Judging by the pic that Jody posted, I would say that $1800.00 is fair and maybe you should buy it. The deck looks to be in really good condition and is definitely worth $500.00 all by itself. So, that means the deck is basically free.

As I said over on Farmall Cub, I have the piece that you need. If you buy the Cub, let me know. I can either send you a full size tracing or just as easy, send you the PTO Clip that you need.

Keep us posted.


----------



## Tau44 (Dec 7, 2003)

Waited to long. The guy sold it. I found another one with a belly mower, crack in the block needs paint and all. For $1350?

Les


----------



## slipshod (Sep 19, 2003)

*Les*

My recomendation to you is at all costs, do not buy a Farmall Cub. My reason for giving you this advise? Cubs are like drugs, once you get one it is never enough. These little 10.5 horse power marvals get in your blood. I have several tractors of various sizes, but is the "Cubs" that are the most fun. Just today I did snow removal with my 1960 with the twin-draulics loader, not the best machine I have for snow plowing, but it is a blast. This guy is all original, only on it's second set of plugs, distributer cap, and rotor. I should be wearing a mask and carrying a gun for what I paid for this machine,$500.00. My only complaint,I had to put gas in it today and I just filled it up in June.
Slipshod


----------



## spook291 (Oct 26, 2003)

Les:

$1300.00 with a cracked block? Not a chance. However, a good used block can be had from www.tmtractor.com or www.jptractorsalvage.com for a reasonable price. Check out their web pages.

As I said earlier, the Woods can be worth $500.00 if it is in a good condition as the one shown above.

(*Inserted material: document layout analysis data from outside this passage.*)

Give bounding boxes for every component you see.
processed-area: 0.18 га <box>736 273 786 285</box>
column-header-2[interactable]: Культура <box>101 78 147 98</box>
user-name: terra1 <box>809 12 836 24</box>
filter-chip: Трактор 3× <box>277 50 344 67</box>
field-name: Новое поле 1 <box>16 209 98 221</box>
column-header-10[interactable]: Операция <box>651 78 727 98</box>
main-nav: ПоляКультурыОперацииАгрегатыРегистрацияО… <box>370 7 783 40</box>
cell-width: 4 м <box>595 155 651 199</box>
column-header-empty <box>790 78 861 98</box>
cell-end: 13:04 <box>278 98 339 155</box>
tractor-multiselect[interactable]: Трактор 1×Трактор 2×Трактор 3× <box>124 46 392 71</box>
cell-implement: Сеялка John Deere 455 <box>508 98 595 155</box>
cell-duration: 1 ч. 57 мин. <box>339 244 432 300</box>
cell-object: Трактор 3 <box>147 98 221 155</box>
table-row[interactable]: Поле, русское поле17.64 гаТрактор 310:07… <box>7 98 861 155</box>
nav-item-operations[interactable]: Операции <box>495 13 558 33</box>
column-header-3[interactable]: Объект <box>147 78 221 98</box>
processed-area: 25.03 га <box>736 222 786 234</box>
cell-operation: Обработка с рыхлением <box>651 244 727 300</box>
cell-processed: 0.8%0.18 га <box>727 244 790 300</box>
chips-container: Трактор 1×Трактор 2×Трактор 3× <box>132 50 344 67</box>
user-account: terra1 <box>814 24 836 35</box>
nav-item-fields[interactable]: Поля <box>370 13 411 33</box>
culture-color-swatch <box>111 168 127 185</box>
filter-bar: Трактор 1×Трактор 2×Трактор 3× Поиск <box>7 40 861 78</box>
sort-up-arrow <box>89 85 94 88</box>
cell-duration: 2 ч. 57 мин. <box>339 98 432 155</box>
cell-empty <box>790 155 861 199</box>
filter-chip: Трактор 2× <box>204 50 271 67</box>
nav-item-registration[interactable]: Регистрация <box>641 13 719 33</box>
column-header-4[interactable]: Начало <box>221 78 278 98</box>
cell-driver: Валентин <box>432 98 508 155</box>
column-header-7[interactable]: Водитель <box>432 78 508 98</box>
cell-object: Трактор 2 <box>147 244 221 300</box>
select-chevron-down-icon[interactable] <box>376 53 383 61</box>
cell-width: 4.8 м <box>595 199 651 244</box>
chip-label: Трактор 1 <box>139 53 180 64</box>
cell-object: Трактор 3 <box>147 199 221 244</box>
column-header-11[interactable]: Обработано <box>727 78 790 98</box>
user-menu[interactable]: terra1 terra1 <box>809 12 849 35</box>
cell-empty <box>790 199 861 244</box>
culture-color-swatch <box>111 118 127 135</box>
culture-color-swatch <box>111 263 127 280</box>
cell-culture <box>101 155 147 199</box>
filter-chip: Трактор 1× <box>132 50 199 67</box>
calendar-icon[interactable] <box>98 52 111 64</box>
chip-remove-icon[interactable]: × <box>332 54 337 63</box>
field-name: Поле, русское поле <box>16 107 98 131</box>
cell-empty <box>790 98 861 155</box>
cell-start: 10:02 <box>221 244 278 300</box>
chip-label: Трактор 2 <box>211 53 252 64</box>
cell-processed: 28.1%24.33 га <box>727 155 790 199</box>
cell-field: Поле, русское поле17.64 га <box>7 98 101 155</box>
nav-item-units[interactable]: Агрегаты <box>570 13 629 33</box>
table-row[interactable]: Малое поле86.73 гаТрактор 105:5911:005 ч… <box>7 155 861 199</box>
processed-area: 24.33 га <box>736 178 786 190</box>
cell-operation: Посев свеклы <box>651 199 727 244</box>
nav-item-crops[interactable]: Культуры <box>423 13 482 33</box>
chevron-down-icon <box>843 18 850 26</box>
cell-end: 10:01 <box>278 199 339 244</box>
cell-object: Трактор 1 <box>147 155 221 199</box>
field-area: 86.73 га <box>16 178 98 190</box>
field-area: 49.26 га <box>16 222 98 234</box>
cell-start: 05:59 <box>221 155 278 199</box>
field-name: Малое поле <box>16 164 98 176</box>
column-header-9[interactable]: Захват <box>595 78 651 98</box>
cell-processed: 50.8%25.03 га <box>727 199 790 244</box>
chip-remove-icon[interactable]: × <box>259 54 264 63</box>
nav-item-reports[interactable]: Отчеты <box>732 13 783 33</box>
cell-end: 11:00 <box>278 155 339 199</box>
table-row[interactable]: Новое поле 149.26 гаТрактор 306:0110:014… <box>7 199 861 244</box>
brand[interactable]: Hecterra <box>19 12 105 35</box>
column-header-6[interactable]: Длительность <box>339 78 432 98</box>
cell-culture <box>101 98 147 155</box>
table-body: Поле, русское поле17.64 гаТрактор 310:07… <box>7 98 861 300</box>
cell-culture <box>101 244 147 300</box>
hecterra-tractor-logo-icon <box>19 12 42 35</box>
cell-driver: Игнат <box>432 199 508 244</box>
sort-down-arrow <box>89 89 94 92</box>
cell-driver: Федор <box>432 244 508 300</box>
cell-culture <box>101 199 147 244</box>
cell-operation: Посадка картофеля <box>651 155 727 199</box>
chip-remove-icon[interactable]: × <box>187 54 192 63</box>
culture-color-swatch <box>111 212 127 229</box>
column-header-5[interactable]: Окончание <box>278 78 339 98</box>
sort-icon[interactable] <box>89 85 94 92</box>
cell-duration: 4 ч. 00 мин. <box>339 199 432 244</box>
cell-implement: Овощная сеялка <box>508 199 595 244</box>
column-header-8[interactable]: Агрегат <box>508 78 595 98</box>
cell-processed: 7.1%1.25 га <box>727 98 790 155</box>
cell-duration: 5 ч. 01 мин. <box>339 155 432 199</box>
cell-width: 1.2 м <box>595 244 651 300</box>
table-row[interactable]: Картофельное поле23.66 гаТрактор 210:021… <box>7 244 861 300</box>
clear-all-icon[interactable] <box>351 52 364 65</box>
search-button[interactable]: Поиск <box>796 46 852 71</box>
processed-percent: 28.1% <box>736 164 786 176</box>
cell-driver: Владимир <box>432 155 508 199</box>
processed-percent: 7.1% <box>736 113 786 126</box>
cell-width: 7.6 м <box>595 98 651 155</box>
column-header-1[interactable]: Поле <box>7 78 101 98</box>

Offer him $800.00 or so, AFTER you check the above mentioned web pages. That way you can justify the cost of a new block and labour swapping out stuff for the lower offer. 

I really would not go much higher on that. If he won't budge, keep looking.


----------



## Tau44 (Dec 7, 2003)

Thanks for the advice.


----------



## parts man (Sep 24, 2003)

$800 would be way low!! The deck is worth $500, that only leaves $300 for the tractor!! You would be OK at at least $1000.


----------



## Ingersoll444 (Sep 17, 2003)

Tough call. 

The big thing is you need to plan for a big case of "wile your at it's" Ya you can get a good block, and maybe a few hundred off of the tractor, but remember all the stuff you will want to do to it wile its torn down.


----------



## Tau44 (Dec 7, 2003)

found a Cub that is apart for $400.00 The head is off. Says it has a blown head gasket. They took the head off was going to put a head gasket on and never got around too it? Says the tractor is in fair shape. Says their no cracks or welds on the tractor. Would you all take a chance on this tractor. It has a good tag. Later model Cub painted yellow. He is going to send some pictures and get the serial number for me. He said just looking at the head it looks good. But wouldn't know for sure until you took it too a machine shop. I would probably just put a head gasket on and go with it and see what happens....

Thanks, 

Tau


----------



## Ingersoll444 (Sep 17, 2003)

Well for 400 seems good. Eaven if you need a whole mew motor, seems like you would be ahead.


----------



## jodyand (Sep 16, 2003)

Well i don't know how much the gaskets would be but at one of the sites that Rudi posted. The man is selling the used heads for $135. so if the head is cracked you can buy another head and gaskets should put you about $600. This guy says that he has all the heads looked at. Here is what he says at his site. Here is the link to his site with all the heads.

heads

Note: cylinder heads are taken to a vendor for reconditioning. 
cylinder head is degreased, glass beaded, surfaced and magna fluxed, good threads for spark plugs, water outlet elbow


----------



## parts man (Sep 24, 2003)

At $400 grab it, even if just for parts for any later purchase!!


----------